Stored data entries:
>>>

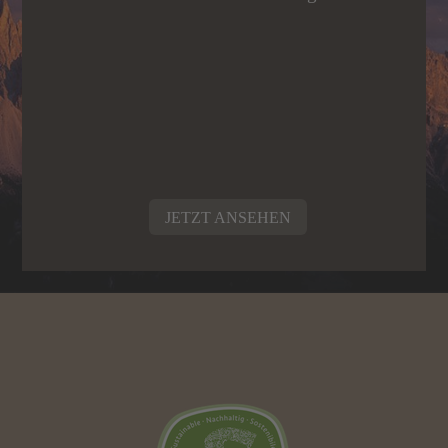
JETZT ANSEHEN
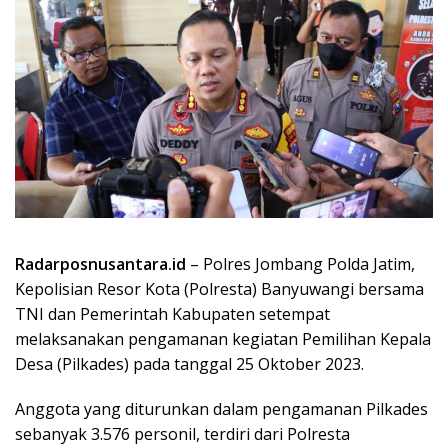
Radarposnusantara.id
– Polres Jombang Polda Jatim,
Kepolisian Resor Kota (Polresta) Banyuwangi bersama
TNI dan Pemerintah Kabupaten setempat
melaksanakan pengamanan kegiatan Pemilihan Kepala
Desa (Pilkades) pada tanggal 25 Oktober 2023.
Anggota yang diturunkan dalam pengamanan Pilkades
sebanyak 3.576 personil, terdiri dari Polresta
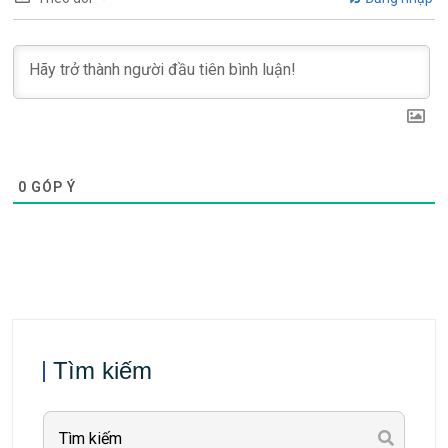
0
GÓP Ý
Tìm kiếm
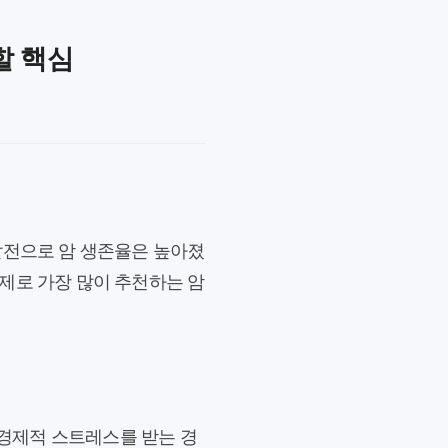
할 핵심
발전으로 암 생존율은 높아졌
제로 가장 많이 추천하는 암
 경제적 스트레스를 받는 경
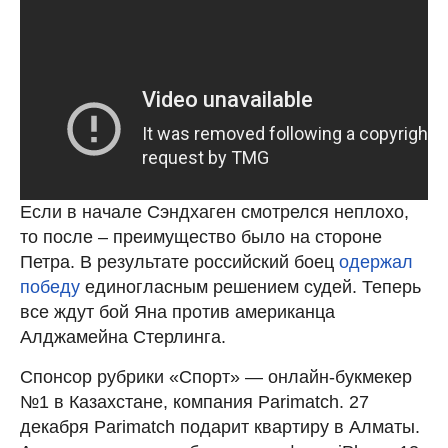
Если в начале Сэндхаген смотрелся неплохо,
то после – преимущество было на стороне
Петра. В результате российский боец
одержал
победу
единогласным решением судей. Теперь
все ждут бой Яна против американца
Алджамейна Стерлинга.
Спонсор рубрики «Спорт» — онлайн-букмекер
№1 в Казахстане, компания Parimatch. 27
декабря Parimatch подарит квартиру в Алматы.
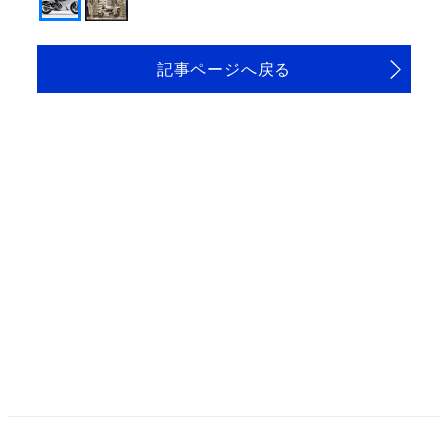
記事ページへ戻る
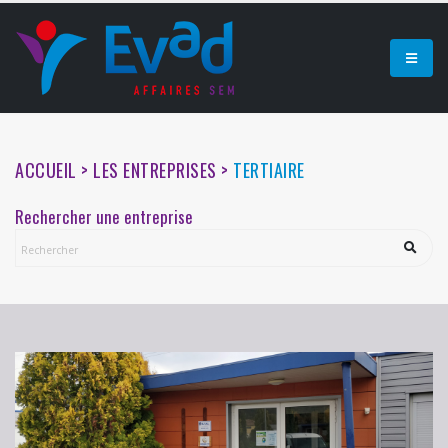
ACCUEIL > LES ENTREPRISES >
TERTIAIRE
Rechercher une entreprise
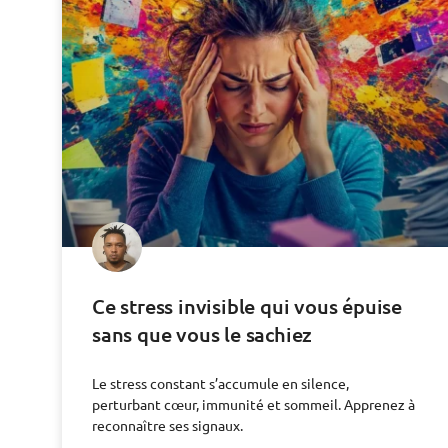
Ce stress invisible qui vous épuise
sans que vous le sachiez
Le stress constant s’accumule en silence,
perturbant cœur, immunité et sommeil. Apprenez à
reconnaître ses signaux.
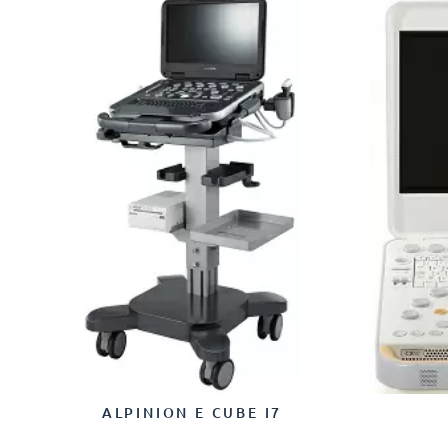
ALPINION E CUBE I7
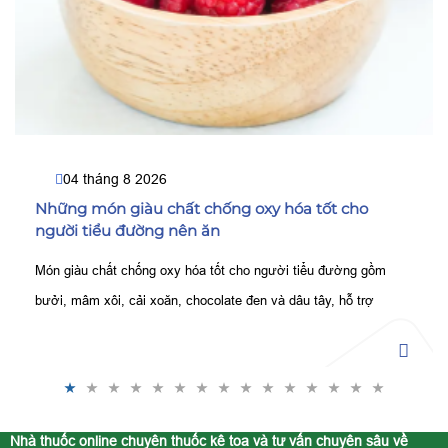
04 tháng 8 2026
Những món giàu chất chống oxy hóa tốt cho
người tiểu đường nên ăn
Món giàu chất chống oxy hóa tốt cho người tiểu đường gồm
bưởi, mâm xôi, cải xoăn, chocolate đen và dâu tây, hỗ trợ
kiểm soát đường huyết, bảo vệ tế bào tốt hơn.
Nhà thuốc online chuyên thuốc kê toa và tư vấn chuyên sâu về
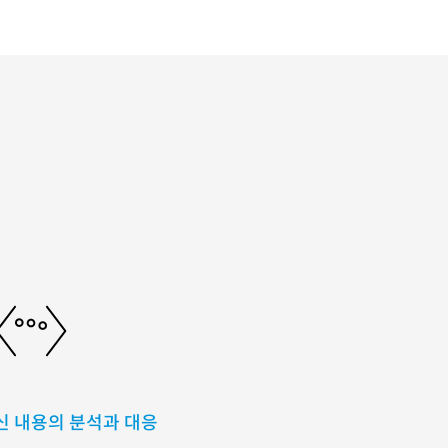
신 내용의 분석과 대응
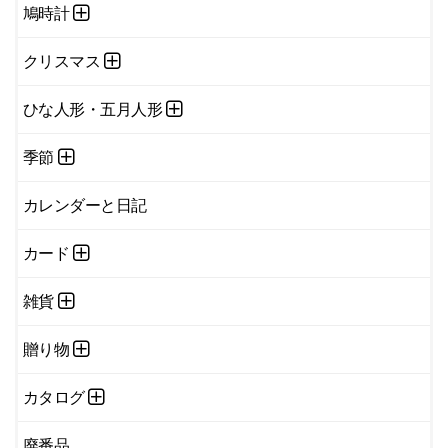
鳩時計
クリスマス
ひな人形・五月人形
季節
カレンダーと日記
カード
雑貨
贈り物
カタログ
廃番品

<<<

■ ACTIVITY
Your task is to set down the records shown above exactly, minus any pictures.

■ EXERCISE OUTPUT
JETZT ANSEHEN
Radarposnusantara.id
– Polres Jombang Polda Jatim,
Kepolisian Resor Kota (Polresta) Banyuwangi bersama
TNI dan Pemerintah Kabupaten setempat
melaksanakan pengamanan kegiatan Pemilihan Kepala
Desa (Pilkades) pada tanggal 25 Oktober 2023.
Anggota yang diturunkan dalam pengamanan Pilkades
sebanyak 3.576 personil, terdiri dari Polresta
0
GÓP Ý
Tìm kiếm
할 핵심
발전으로 암 생존율은 높아졌
제로 가장 많이 추천하는 암
 경제적 스트레스를 받는 경
Если в начале Сэндхаген смотрелся неплохо,
то после – преимущество было на стороне
Петра. В результате российский боец
одержал
победу
единогласным решением судей. Теперь
все ждут бой Яна против американца
Алджамейна Стерлинга.
Спонсор рубрики «Спорт» — онлайн-букмекер
№1 в Казахстане, компания Parimatch. 27
декабря Parimatch подарит квартиру в Алматы.
記事ページへ戻る
ACCUEIL > LES ENTREPRISES >
TERTIAIRE
Rechercher une entreprise
Ce stress invisible qui vous épuise
sans que vous le sachiez
Le stress constant s’accumule en silence,
perturbant cœur, immunité et sommeil. Apprenez à
reconnaître ses signaux.
ALPINION E CUBE I7
04 tháng 8 2026
Những món giàu chất chống oxy hóa tốt cho
người tiểu đường nên ăn
Món giàu chất chống oxy hóa tốt cho người tiểu đường gồm
bưởi, mâm xôi, cải xoăn, chocolate đen và dâu tây, hỗ trợ
kiểm soát đường huyết, bảo vệ tế bào tốt hơn.
Nhà thuốc online chuyên thuốc kê toa và tư vấn chuyên sâu về
신 내용의 분석과 대응
鳩時計
クリスマス
ひな人形・五月人形
季節
カレンダーと日記
カード
雑貨
贈り物
カタログ
廃番品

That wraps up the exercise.